Plus from what Iím reading this French paper isnít the only business suing Google.

whoisgregg




msg:755876
 5:38 am on Aug 15, 2005 (gmt 0)

@ BigDave
Mind you, I am not saying that they *are* within their rights, but but if they believe they are, then your "we get away with it" paraphrase is way off base.

(my bolding in the quote)

It was the perspective of the person asking the question that I was referring to. Whenever accused of anything, it seems the accuser will never be happy hearing that it's a common practice by the accused.

The accused may be in the right or in the wrong. But either way, you just don't satisfice your critics with that tack. (Because they hear it the way I paraphrased it.)

I didn't intend to imply guilt for any party in any regard, only to point out what I perceive to be a common poor communication choice. It's frustrating (to me at least) to watch people unintentionally slight others.

softwareengineer99




msg:755877
 8:03 am on Aug 15, 2005 (gmt 0)

For everyone who still cannot seem to understand the basics of copyright and how G is stealing, please read this with carefully, as these are some serious questions that needs be answered by G before they can go forward.

Search for this file on G-watch site as I can't post a link:

aaupress.pdf

softwareengineer99




msg:755878
 10:13 am on Aug 15, 2005 (gmt 0)

I posted it on this forum elsewhere:

"Google has lost the GEICO trademark infrigement case" - TheRegister.co.uk

Harry




msg:755879
 2:48 pm on Aug 15, 2005 (gmt 0)

--Amazon shows a few pages and it's benefits both sides.

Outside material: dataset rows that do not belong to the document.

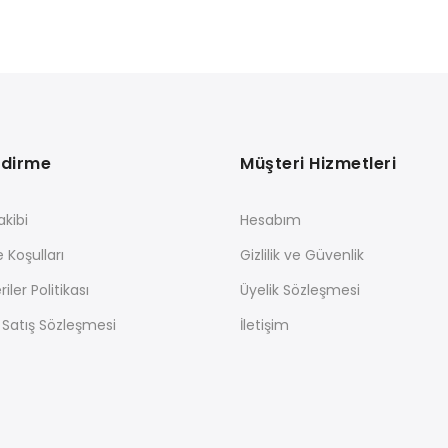
ndirme
Müşteri Hizmetleri
akibi
Hesabım
e Koşulları
Gizlilik ve Güvenlik
riler Politikası
Üyelik Sözleşmesi
 Satış Sözleşmesi
İletişim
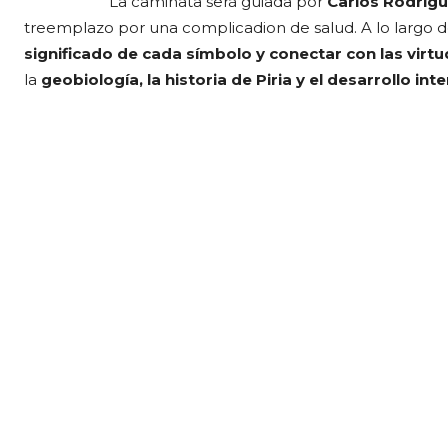
La caminata será guiada por
Carlos Rodríg
treemplazo por una complicadion de salud. A lo largo de
significado de cada símbolo y conectar con las virt
la
geobiología, la historia de Piria y el desarrollo inte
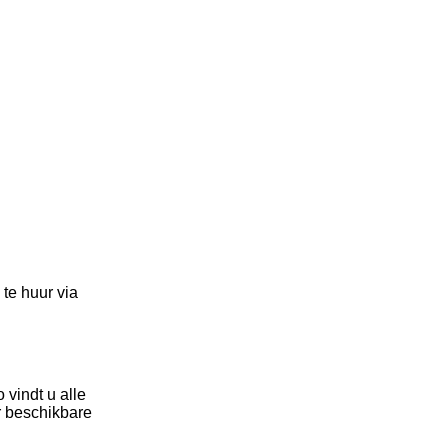
te huur via
vindt u alle
r beschikbare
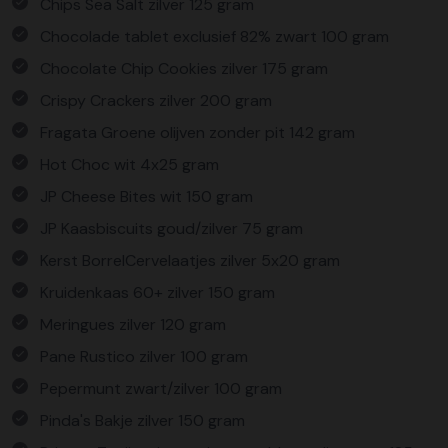
Chips Sea Salt zilver 125 gram
Chocolade tablet exclusief 82% zwart 100 gram
Chocolate Chip Cookies zilver 175 gram
Crispy Crackers zilver 200 gram
Fragata Groene olijven zonder pit 142 gram
Hot Choc wit 4x25 gram
JP Cheese Bites wit 150 gram
JP Kaasbiscuits goud/zilver 75 gram
Kerst BorrelCervelaatjes zilver 5x20 gram
Kruidenkaas 60+ zilver 150 gram
Meringues zilver 120 gram
Pane Rustico zilver 100 gram
Pepermunt zwart/zilver 100 gram
Pinda's Bakje zilver 150 gram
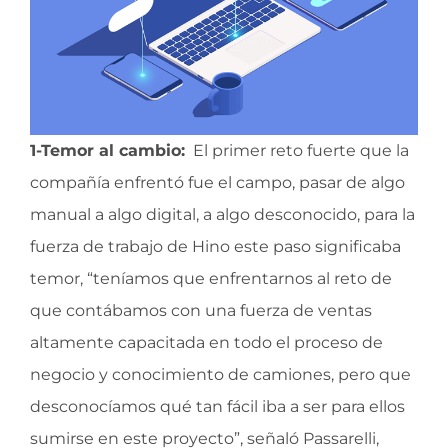
1-Temor al cambio:
El primer reto fuerte que la
compañía enfrentó fue el campo, pasar de algo
manual a algo digital, a algo desconocido, para la
fuerza de trabajo de Hino este paso significaba
temor, “teníamos que enfrentarnos al reto de
que contábamos con una fuerza de ventas
altamente capacitada en todo el proceso de
negocio y conocimiento de camiones, pero que
desconocíamos qué tan fácil iba a ser para ellos
sumirse en este proyecto”, señaló Passarelli,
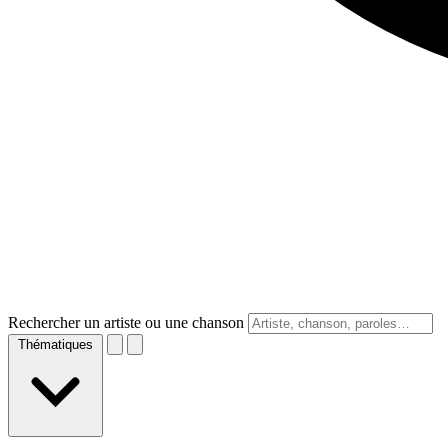
Rechercher un artiste ou une chanson
Thématiques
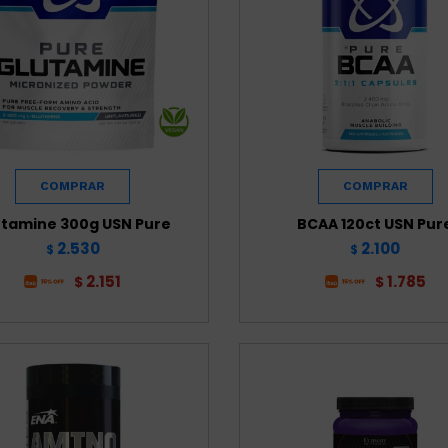
utamine 300g USN Pure
BCAA 120ct USN Pur
2.530
2.100
$
$
2.151
1.785
$
$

The difference is that Amazon asked for permision, and showed that the publishers can make a lot more this way. All Google has to do is share the book revenues with the publishers and they'll have a deal. At least they can agree to test the service for a few months and see.--

Not true. Amazon Advantage reserves itself the right to copy any book entered into its program, whether the publisher wants to be included or not.

It wasn't like that at first, and then they changed the fine prints, as they always do to give themselves the power to copy any parts of any book sold through Advantage. I would not hold Amazon as an example of a vendor that upholds' publishers, copyrights.

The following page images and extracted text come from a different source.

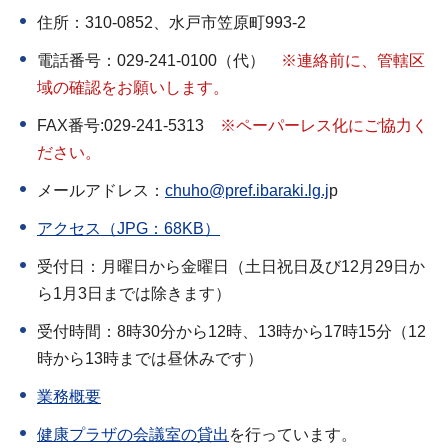
住所：310-0852、水戸市笠原町993-2
電話番号：029-241-0100（代）
※連絡前に、管轄区
域の確認をお願いします。
FAX番号:029-241-5313
※ペーパーレス化にご協力く
ださい。
メールアドレス：
chuho@pref.ibaraki.lg.j
p
アクセス（JPG：68KB）
受付日：月曜日から金曜日（土日祝日及び12月29日か
ら1月3日までは除きます）
受付時間：8時30分から12時、13時から17時15分（12
時から13時までは昼休みです）
業務概要
健康プラザの会議室の貸出
を行っています。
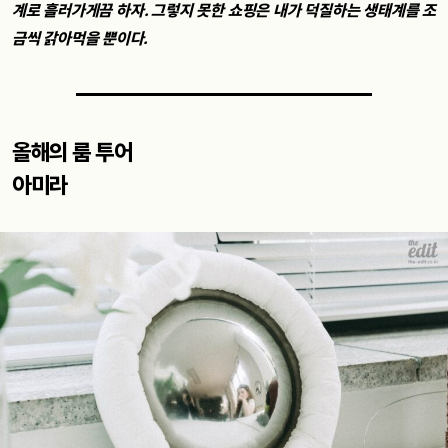
계로 흘러가게끔 하자. 그렇지 못한 쇼핑은 내가 덕질하는 생태계를 조
금씩 갉아먹을 뿐이다.
올해의 룸 투어
아미라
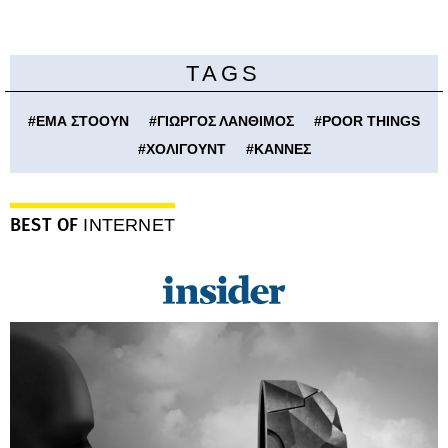
TAGS
#
ΕΜΑ ΣΤΟΟΥΝ
#
ΓΙΩΡΓΟΣ ΛΑΝΘΙΜΟΣ
#
POOR THINGS
#
ΧΟΛΙΓΟΥΝΤ
#
ΚΑΝΝΕΣ
BEST OF
INTERNET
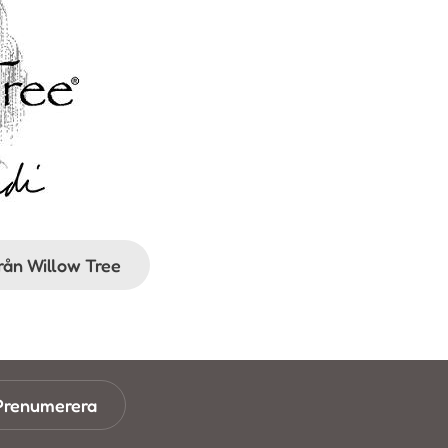
från Willow Tree
Prenumerera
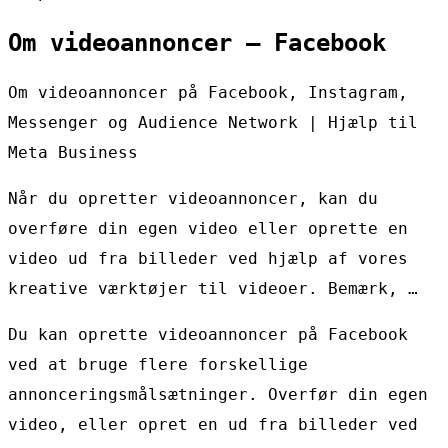
Om videoannoncer – Facebook
Om videoannoncer på Facebook, Instagram,
Messenger og Audience Network | Hjælp til
Meta Business
Når du opretter videoannoncer, kan du
overføre din egen video eller oprette en
video ud fra billeder ved hjælp af vores
kreative værktøjer til videoer. Bemærk, …
Du kan oprette videoannoncer på Facebook
ved at bruge flere forskellige
annonceringsmålsætninger. Overfør din egen
video, eller opret en ud fra billeder ved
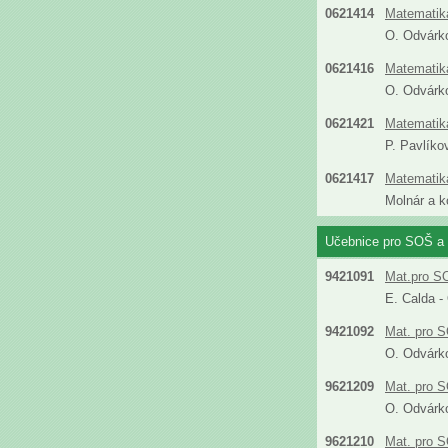
0621414
Matematika
O. Odvárk
0621416
Matematik
O. Odvárk
0621421
Matematika
P. Pavlíko
0621417
Matematika
Molnár a k
Učebnice pro SOŠ a 
9421091
Mat.pro SO
E. Calda -
9421092
Mat. pro S
O. Odvárko
9621209
Mat. pro S
O. Odvárko
9621210
Mat. pro S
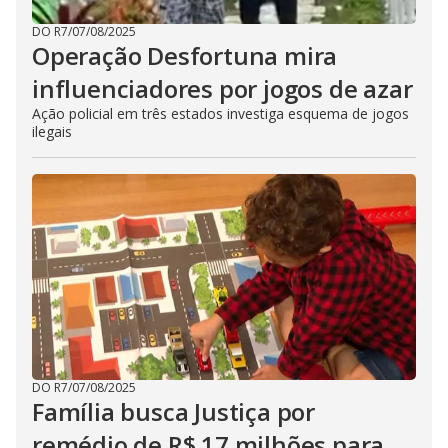
DO R7
/
07/08/2025
Operação Desfortuna mira
influenciadores por jogos de azar
Ação policial em três estados investiga esquema de jogos
ilegais
DO R7
/
07/08/2025
Família busca Justiça por
remédio de R$ 17 milhões para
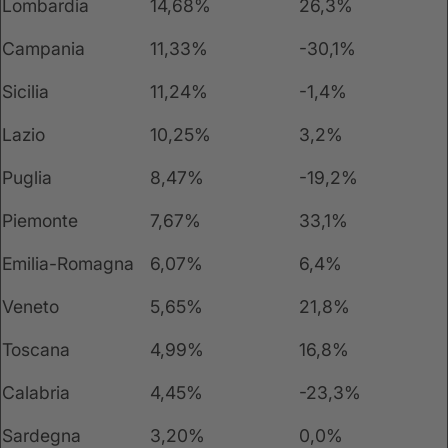
Lombardia
14,68%
26,3%
Campania
11,33%
-30,1%
Sicilia
11,24%
-1,4%
Lazio
10,25%
3,2%
Puglia
8,47%
-19,2%
Piemonte
7,67%
33,1%
Emilia-Romagna
6,07%
6,4%
Veneto
5,65%
21,8%
Toscana
4,99%
16,8%
Calabria
4,45%
-23,3%
Sardegna
3,20%
0,0%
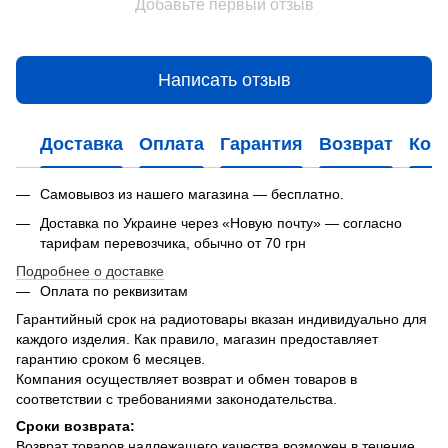
Добавьте первый отзыв
Написать отзыв
Доставка
Оплата
Гарантия
Возврат
Кон
Самовывоз из нашего магазина — бесплатно.
Доставка по Украине через «Новую почту» — согласно
тарифам перевозчика, обычно от 70 грн
Подробнее о доставке
Оплата по реквизитам
Гарантийный срок на радиотовары вказан индивидуально для
каждого изделия. Как правило, магазин предоставляет
гарантию сроком 6 месяцев.
Компания осуществляет возврат и обмен товаров в
соответствии с требованиями законодательства.
Сроки возврата:
Возврат товаров надлежащего качества возможен в течение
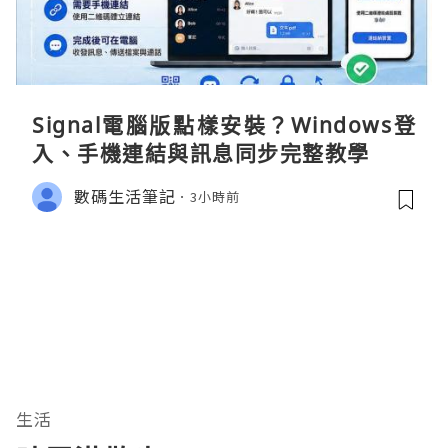
Signal電腦版點樣安裝？Windows登
入、手機連結與訊息同步完整教學
數碼生活筆記
3小時前
生活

At first they hired telemarketing folks to force unwilling publishers to join in - mind you - this was the only time many publishers got a human contact with someone from Amazon and it wasn't for their benefit. I would even describe the methods used by the Amazon telemarketers as pressure tactics and guilt games. And when you said "no," they were rude with you.

Amazon's situation and handling of publishers is no better than Google's.

figment88




msg:755880
 8:00 pm on Aug 15, 2005 (gmt 0)

Google has their own interpretation of "fair use"

I think Scarecrow cuts to the heart of the matter here. Google statements about we're just showing a few lines snippet underscores the point.

However, just because Google only shows a snippet to any given user, I do not know if that allows them to maintain a full copy in their repository.

I think this whole snippet as fair use argument breaks down even further for many of their other products.

For example, their define feature uses snippets to replace the orginal content.

Features like news, restaurants, and movies use aggregated snippets from various sources to completely replace the original content. I don't know if there has ever been a case along the lines that is is ok to use a quote from content in isolation but not in conjunction with other quotes, but Google seems to be pushing this limit.